Need a way to teach web technology in short segments? Consider a screencast. Jeanie Phillips at the Chester Andover Elementary School offers basic instruction on searching the library catalog with her short video made with Jing. Jeanie also recommends screencasting with quicktime, available on the newest Mac operating system.
Screencasts make sense for showing library customers how to search the catalog, how to place a reserve, or how to use the Vermont Online Library. Check out some free application sites for making screencasts at MakeUseOf.com
Mary White, director of the Howe Library and previously of the library at Marlboro College, has used the Rapid Reviews format in two different libraries. The Marlboro College version: faculty members and library staff choose favorite books to talk about. The presentations happen before final exams– when students need a quick break.
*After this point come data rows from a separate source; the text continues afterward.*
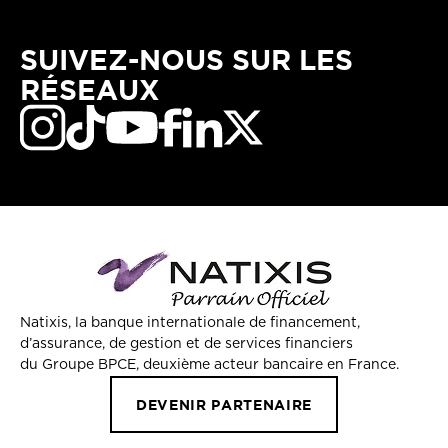
SUIVEZ-NOUS SUR LES
RÉSEAUX
Natixis, la banque internationale de financement,
d’assurance, de gestion et de services financiers
du Groupe BPCE, deuxième acteur bancaire en France.
DEVENIR PARTENAIRE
Mary revamped the idea for outreach in Hanover, NH. She created a program for the Rotary Club by having staff choose favorites a few months in advance; making sure the library had a copy of every book; creating a list in alphabetical order; and then holding the program. At the Rotary meeting, staff members reviewed their books, moving down the list in order. After the reviews, Rotarians could check out any of the books on the spot. (Staff just noted names and did the actual work back at the library.) Everyone went home with the list of the books– which included room to jot notes as the reviewers went along.
The Rapid Review format is a quick positive book talk, just enough information to whet the reader’s appetite. Allow about one to two minutes for each book.
Brownell Library held a spelling bee with two teen teams, a staff team, and a trustee team. Kat Redniss, the Young Adult Librarian, printed out word lists from Scripps Howard and gave them to the teams a couple months in advance.
The teams created their own names and slogans, made t-shirts, and trashed talked each other playfully. Teams were able to get sponsors on their own. Sponsors, including local businesses, personal friends, and families, could donate any amount of money.
At the event, the Library held a bake sale with treats baked by staff and trustees, had a bowl out for donations, and held a raffle. People bought raffle tickets and then put their ticket into the container of the team they thought would win. The raffle winner was drawn from the bee winner’s container. The winner got a portion of the money and the library got the rest. (The winner gave most of the money back to the library.) Kat reports, “This was a blast, fun competition, literacy-oriented, and productive! Brownell Library raised over $1100.”
Need resources? Check out the Scripps Howard website for specific directions to hold one of their patented fundraising bees; or try the Merriam Webster website for Scripps Howard word lists. The Scripps Howard website includes ideas to build excitement such as dressing in black and yellow (bees) or showing the documentary “Spellbound.”